### TASK INSTRUCTIONS
Reproduce each line of the entries that carries "Yayladere".
============================================================
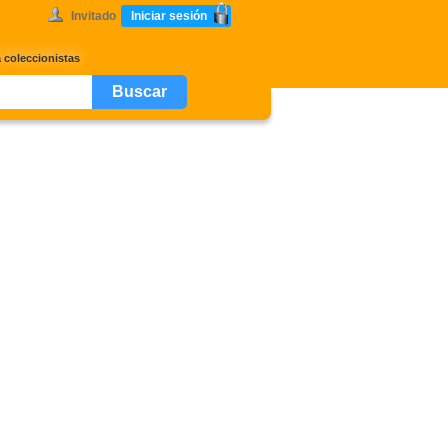
Invitado
Iniciar sesión
 coleccionistas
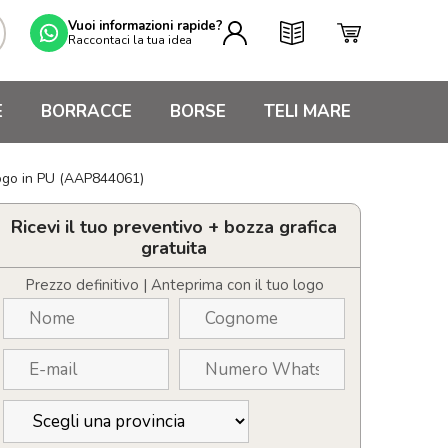
Vuoi informazioni rapide?
Raccontaci la tua idea
E
BORRACCE
BORSE
TELI MARE
logo in PU (AAP844061)
Ricevi il tuo preventivo + bozza grafica
gratuita
Prezzo definitivo | Anteprima con il tuo logo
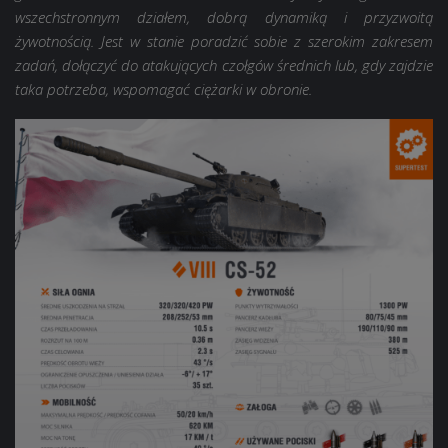
wszechstronnym działem, dobrą dynamiką i przyzwoitą
żywotnością. Jest w stanie poradzić sobie z szerokim zakresem
zadań, dołączyć do atakujących czołgów średnich lub, gdy zajdzie
taka potrzeba, wspomagać ciężarki w obronie.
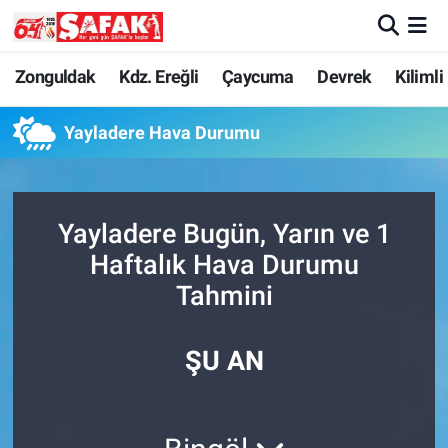
Zonguldak
Zonguldak Nöbetçi Eczaneler
Zonguldak
Kdz. Ereğli
Çaycuma
Devrek
Kilimli
Kdz. Ereğli
Zonguldak Hava Durumu
Yayladere Hava Durumu
Çaycuma
Zonguldak Namaz Vakitleri
Yayladere Bugün, Yarın ve 1
Devrek
Zonguldak Trafik Yoğunluk Haritası
Haftalık Hava Durumu
Kilimli
Süper Lig Puan Durumu ve Fikstür
Tahmini
Asayiş
Tüm Manşetler
ŞU AN
Spor
Son Dakika Haberleri
Resmi İlan
Haber Arşivi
============================================================
### TASK OUTPUT
Yayladere Hava Durumu
Yayladere Bugün, Yarın ve 1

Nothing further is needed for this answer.